● **ASSIGNED TASK**: Should the word "Cara" occur in a line of the records, copy that line.

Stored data
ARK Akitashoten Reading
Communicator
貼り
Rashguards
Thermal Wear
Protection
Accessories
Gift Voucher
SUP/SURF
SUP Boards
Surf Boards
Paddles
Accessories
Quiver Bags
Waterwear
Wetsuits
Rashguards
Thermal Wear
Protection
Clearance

--

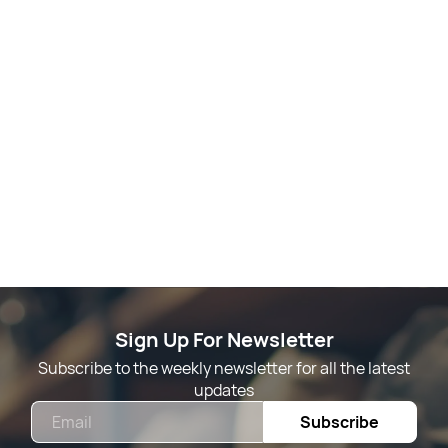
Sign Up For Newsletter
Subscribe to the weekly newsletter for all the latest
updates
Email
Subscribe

...

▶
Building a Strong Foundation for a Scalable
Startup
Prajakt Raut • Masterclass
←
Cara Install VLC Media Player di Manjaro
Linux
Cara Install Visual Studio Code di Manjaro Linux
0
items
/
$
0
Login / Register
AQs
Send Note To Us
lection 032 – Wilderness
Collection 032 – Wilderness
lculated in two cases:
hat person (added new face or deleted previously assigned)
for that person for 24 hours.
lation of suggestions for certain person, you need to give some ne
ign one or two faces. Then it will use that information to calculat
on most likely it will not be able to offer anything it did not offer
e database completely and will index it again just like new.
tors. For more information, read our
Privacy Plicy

● **ANSWER BELOW**:
Cara Install VLC Media Player di Manjaro
Cara Install Visual Studio Code di Manjaro Linux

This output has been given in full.